**GOAL OF THE EXERCISE**
Copy out the records precisely, omitting pictures.

[[ SUPPLIED RECORDS, beginning ]]

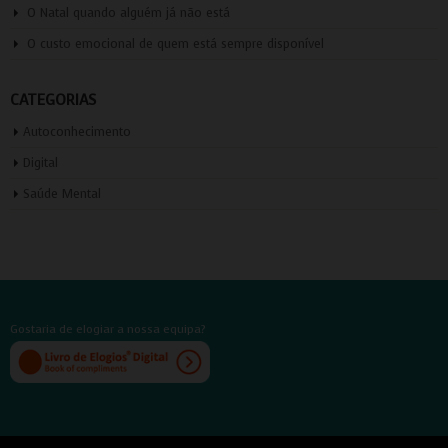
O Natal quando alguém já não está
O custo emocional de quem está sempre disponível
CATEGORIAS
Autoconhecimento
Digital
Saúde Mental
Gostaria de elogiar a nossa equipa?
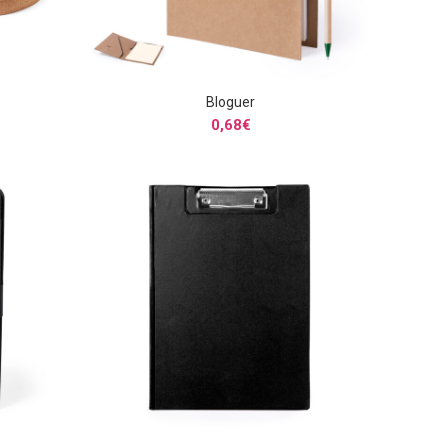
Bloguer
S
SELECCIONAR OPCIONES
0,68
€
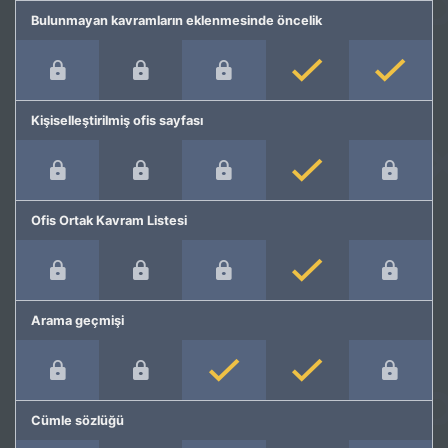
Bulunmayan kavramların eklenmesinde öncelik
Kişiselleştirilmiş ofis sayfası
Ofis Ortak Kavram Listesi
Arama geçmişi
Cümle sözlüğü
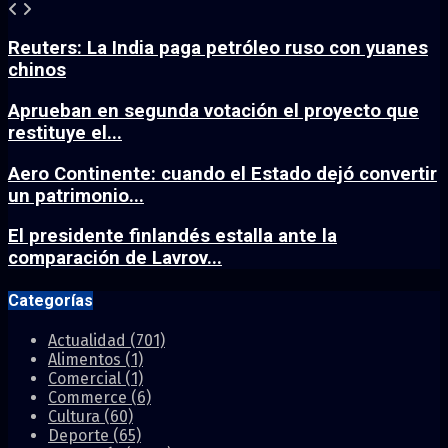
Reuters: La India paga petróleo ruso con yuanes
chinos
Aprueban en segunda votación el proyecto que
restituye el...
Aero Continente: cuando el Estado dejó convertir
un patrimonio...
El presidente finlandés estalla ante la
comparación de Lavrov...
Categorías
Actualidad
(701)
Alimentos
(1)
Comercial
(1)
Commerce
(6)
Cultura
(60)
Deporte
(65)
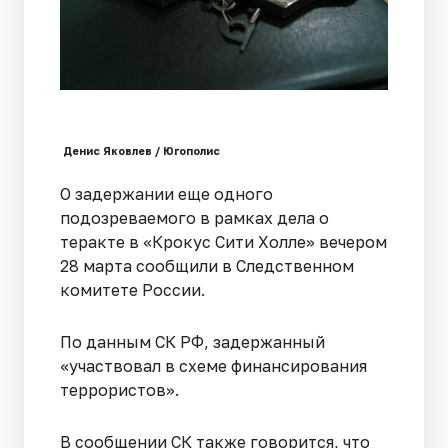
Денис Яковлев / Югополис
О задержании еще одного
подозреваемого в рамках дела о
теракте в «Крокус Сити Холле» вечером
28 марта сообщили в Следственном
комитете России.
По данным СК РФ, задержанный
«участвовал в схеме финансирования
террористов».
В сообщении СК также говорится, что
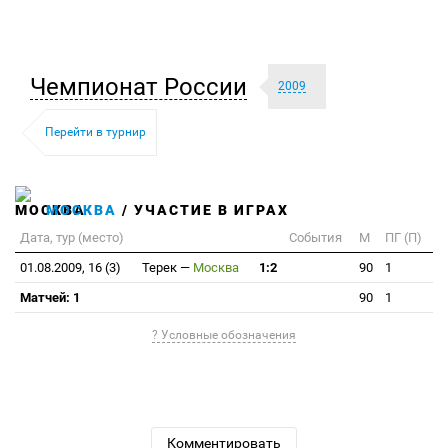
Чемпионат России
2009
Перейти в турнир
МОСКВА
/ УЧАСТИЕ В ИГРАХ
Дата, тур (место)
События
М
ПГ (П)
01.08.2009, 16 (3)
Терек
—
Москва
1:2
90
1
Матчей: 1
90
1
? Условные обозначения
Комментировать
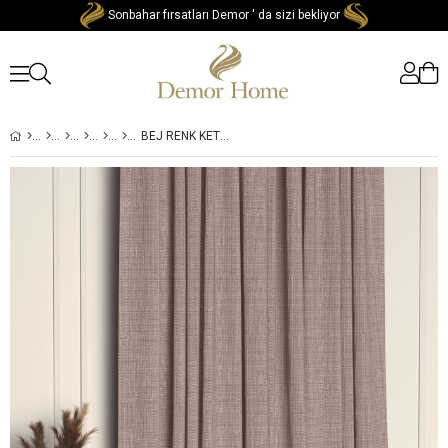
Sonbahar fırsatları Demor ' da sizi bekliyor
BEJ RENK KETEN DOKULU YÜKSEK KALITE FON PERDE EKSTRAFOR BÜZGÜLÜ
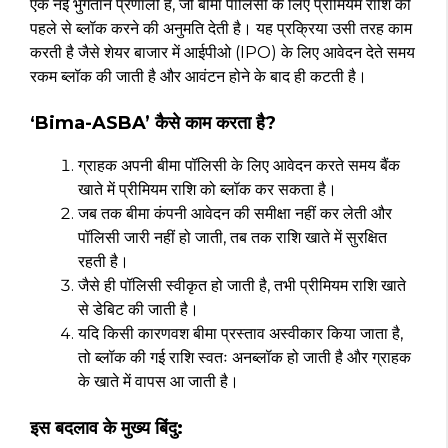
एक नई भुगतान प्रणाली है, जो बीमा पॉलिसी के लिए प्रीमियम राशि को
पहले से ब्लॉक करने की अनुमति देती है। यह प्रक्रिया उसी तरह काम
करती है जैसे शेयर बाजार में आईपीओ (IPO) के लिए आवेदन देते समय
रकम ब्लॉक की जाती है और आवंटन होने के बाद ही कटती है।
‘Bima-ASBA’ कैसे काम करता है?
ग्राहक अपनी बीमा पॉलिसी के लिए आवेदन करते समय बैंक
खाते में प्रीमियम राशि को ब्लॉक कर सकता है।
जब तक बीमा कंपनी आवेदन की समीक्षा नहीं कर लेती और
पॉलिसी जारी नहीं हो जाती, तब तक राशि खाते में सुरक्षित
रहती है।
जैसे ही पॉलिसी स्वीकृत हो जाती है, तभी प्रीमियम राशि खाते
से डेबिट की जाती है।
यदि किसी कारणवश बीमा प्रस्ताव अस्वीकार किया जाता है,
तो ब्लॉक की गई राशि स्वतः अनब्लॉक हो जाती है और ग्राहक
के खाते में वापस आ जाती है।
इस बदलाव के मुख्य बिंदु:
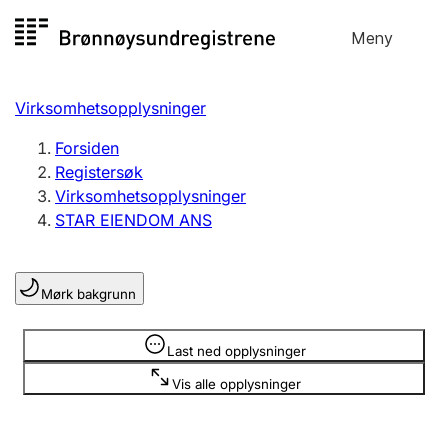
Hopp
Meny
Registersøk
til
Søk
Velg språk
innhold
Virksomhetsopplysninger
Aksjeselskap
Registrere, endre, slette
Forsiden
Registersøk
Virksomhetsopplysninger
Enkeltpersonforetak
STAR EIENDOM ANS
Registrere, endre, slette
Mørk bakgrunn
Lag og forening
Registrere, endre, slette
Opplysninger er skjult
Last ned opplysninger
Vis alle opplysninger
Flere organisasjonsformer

[[ SUPPLIED RECORDS, end ]]

**YOUR SOLUTION**
O Natal quando alguém já não está
O custo emocional de quem está sempre disponível
CATEGORIAS
Autoconhecimento
Digital
Saúde Mental
Gostaria de elogiar a nossa equipa?
Bloguer
S
SELECCIONAR OPCIONES
0,68
€
Bulunmayan kavramların eklenmesinde öncelik
Kişiselleştirilmiş ofis sayfası
Ofis Ortak Kavram Listesi
Arama geçmişi
Cümle sözlüğü
Reuters: La India paga petróleo ruso con yuanes
chinos
Aprueban en segunda votación el proyecto que
restituye el...
Aero Continente: cuando el Estado dejó convertir
un patrimonio...
El presidente finlandés estalla ante la
comparación de Lavrov...
Categorías
Actualidad
(701)
Alimentos
(1)
Comercial
(1)
Commerce
(6)
Cultura
(60)
Deporte
(65)
Денис Яковлев / Югополис
О задержании еще одного
подозреваемого в рамках дела о
теракте в «Крокус Сити Холле» вечером
28 марта сообщили в Следственном
комитете России.
По данным СК РФ, задержанный
«участвовал в схеме финансирования
террористов».
В сообщении СК также говорится, что
Чемпионат России
2009
Перейти в турнир
МОСКВА
/ УЧАСТИЕ В ИГРАХ
Дата, тур (место)
События
М
ПГ (П)
01.08.2009, 16 (3)
Терек
—
Москва
1:2
90
1
Матчей: 1
90
1
? Условные обозначения
Комментировать
Sonbahar fırsatları Demor ' da sizi bekliyor
BEJ RENK KETEN DOKULU YÜKSEK KALITE FON PERDE EKSTRAFOR BÜZGÜLÜ
एक नई भुगतान प्रणाली है, जो बीमा पॉलिसी के लिए प्रीमियम राशि को
पहले से ब्लॉक करने की अनुमति देती है। यह प्रक्रिया उसी तरह काम
करती है जैसे शेयर बाजार में आईपीओ (IPO) के लिए आवेदन देते समय
रकम ब्लॉक की जाती है और आवंटन होने के बाद ही कटती है।
‘Bima-ASBA’ कैसे काम करता है?
ग्राहक अपनी बीमा पॉलिसी के लिए आवेदन करते समय बैंक
खाते में प्रीमियम राशि को ब्लॉक कर सकता है।
जब तक बीमा कंपनी आवेदन की समीक्षा नहीं कर लेती और
पॉलिसी जारी नहीं हो जाती, तब तक राशि खाते में सुरक्षित
रहती है।
जैसे ही पॉलिसी स्वीकृत हो जाती है, तभी प्रीमियम राशि खाते
से डेबिट की जाती है।
यदि किसी कारणवश बीमा प्रस्ताव अस्वीकार किया जाता है,
तो ब्लॉक की गई राशि स्वतः अनब्लॉक हो जाती है और ग्राहक
के खाते में वापस आ जाती है।
इस बदलाव के मुख्य बिंदु:
Hopp
Meny
Registersøk
til
Søk
Velg språk
innhold
Virksomhetsopplysninger
Aksjeselskap
Registrere, endre, slette
Forsiden
Registersøk
Virksomhetsopplysninger
Enkeltpersonforetak
STAR EIENDOM ANS
Registrere, endre, slette
Mørk bakgrunn
Lag og forening
Registrere, endre, slette
Opplysninger er skjult
Last ned opplysninger
Vis alle opplysninger
Flere organisasjonsformer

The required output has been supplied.